Alors, je suis en droit de demander pourquoi, quand je m’arrête à la fin d’une dure journée de travail pour faire mes courses, on me refuse l’accès à ces magasins sous le prétexte que je porte un sac à dos dans lequel se trouve mon ordinateur (MacBook dernier cri), mon appareil photo (Nikon D80), mon enregistreuse (Marantz) et autres bricoles que, pour rien au monde, je ne laisserai dans une voiture sur un parking – même prétendument – sécurisé à Port-au-Prince. S’il y a suspicion de vols à l’étalage, les mesures pour les contrer me paraîtraient plus que normales si elles concernaient les Blancs comme les Noirs.

Donc, je ne vous cache pas ma colère quand, en vue d’organiser une petite fête pour les 3 ans de ma fille, je vais au supermarché de la rue Ogé après le boulot pour en vitesse échanger – ticket de caisse et reçu de carte de crédit en main – un produit défectueux.
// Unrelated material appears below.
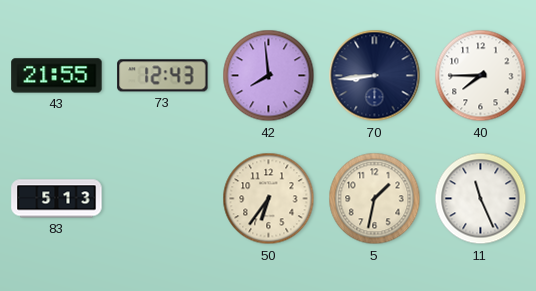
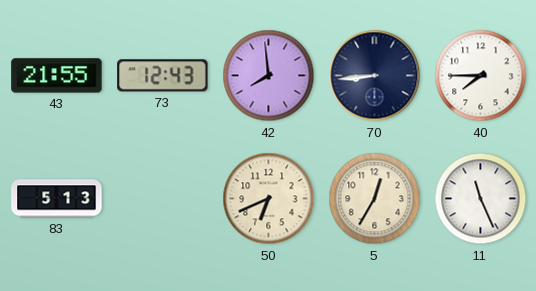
50: 6:36 -> 6:41
5: 1:32 -> 12:35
En premier lieu, le vigile me tape sur l’épaule sur le pas de la porte et m'annonce la couleur : "Madame, ou dwe banm valiz" ["Madame, il faut laisser votre sac à l'accueil"]. Je me tourne vers lui pour m’exécuter quand je vois passer devant moi une femme blanche qui m’a même un peu bousculée parce que, en fait, je bouchais le passage. Distraitement, je la regarde investir les premiers rayons du magasin et... que vois-je ? Elle porte, elle aussi, un sac à dos, exactement comme le mien. Mais aux yeux de cet homme, la femme qui vient de passer est invisible ! Alors, je ramasse le peu d’énergie qui me reste de ma journée pour lui crier : "Ou avèg ? Pou kisa ou pa pran valiz madanm sa a ki pase devan nou la ?" Il a dû piger – à mon ton – qu’il ne fallait pas qu’il me cherche trop, parce qu’il me lance un inaudible : "Ok, ok, ale non". Fin de l’épisode.

Africain-Américain, donc potentiellement voleur

Je rentre dans le supermarché et je me mets en quête d’un "superviseur", comme me l’a recommandé une caissière à qui j’ai expliqué mon cas. Après vérification du produit et quelques doutes sur mon honnêteté, on me fait finalement passer à la caisse avec un  just come de la part du fameux superviseur, qui ne parle ni créole ni français, juste un anglais approximatif.